A publicidade é uma das formas através das quais as corporações de entretenimento exercem a manipulação da opinião e dos gostos, a massificação dos produtos.

A publicidade nada mais é que o instrumento através do qual se atinge o público alvo, o consumidor; é através do seu poder de persuasão que se estabelece a massificação.

A persuasão é a principal arma para se atingir o conformismo e se diluir a consciência. O Rádio, a TV e a imprensa escrita com a divulgação e a veiculação de um determinado "produto" também são preponderantes no processo de manipulação da opinião e na indução ao consumo.

Internet e download: democratização?

Como já foi mencionado, Walter Benjamin acreditava no potencial da democratização da cultura e do conhecimento, desde que o controle estivesse sob o comando das massas.
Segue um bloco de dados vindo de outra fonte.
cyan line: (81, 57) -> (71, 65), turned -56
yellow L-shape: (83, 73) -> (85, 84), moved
Adorno se opunha a esta idéia, não por negar o potencial da tecnologia em democratizar a cultura, mas por não acreditar que as empresas envolvidas na indústria cultural pemitissem esta democratização.
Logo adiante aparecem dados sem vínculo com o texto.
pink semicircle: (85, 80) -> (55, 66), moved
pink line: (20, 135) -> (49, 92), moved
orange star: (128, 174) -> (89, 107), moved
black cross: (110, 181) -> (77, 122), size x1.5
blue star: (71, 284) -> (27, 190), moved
E o que seriam as tecnologias como mp3, flac, rmvb, avi, mpeg, etc., e o compartilhamento de músicas, filmes, séries de televisão, dentre outros, através da internet?

É inquestionável o poder revolucionário destes formatos e do compartilhamento através da internet.

Certamente, Walter Benjamin ficaria satisfeito ao ver o uso desta tecnologia a serviço do controle das obras culturais por parte das massas.

Não há nada mais democrático do que dividir e partilhar um filme, uma série de TV, uma música, etc., com milhões de pessoas através da grande rede mundial de computadores.

Mas o sistemático combate (como se vê em projetos como "SOPA" ou "PIPA" e no fechamento do Megaupload) contra os sites e usuários que dividem e partilham filmes, séries, músicas, etc., tentando, inclusive, criminalizar essa divisão e partilha, demonstra claramente como as grandes empresas não dão descanso às massas e não querem perder o controle da cultura.

Benjamin estava certo ao acreditar na democratização da cultura através do controle das massas sobre a mesma. Porém Adorno em seu ácido realismo estava ainda mais certo: enquanto houver esta relação de poder e este sistema de mercado, as empresas jamais permitirão que as massas se libertem das amarras do controle da indústria cultural.

3 comentários:

Anônimo disse...

Lindinho, parabéns pelo excelente texto! Como sempre,bem fundamentado e deveras esclarecedor. Parabéns!

Emanuel disse...

Obrigado, lindinha anônima. =)

Anônimo disse...

Os seus textos são bons, entretanto, gostaria que você colocasse no final de seu texto as suas referencias bibliográficas, pois fazem falta na hora de fazer trabalhos academicos.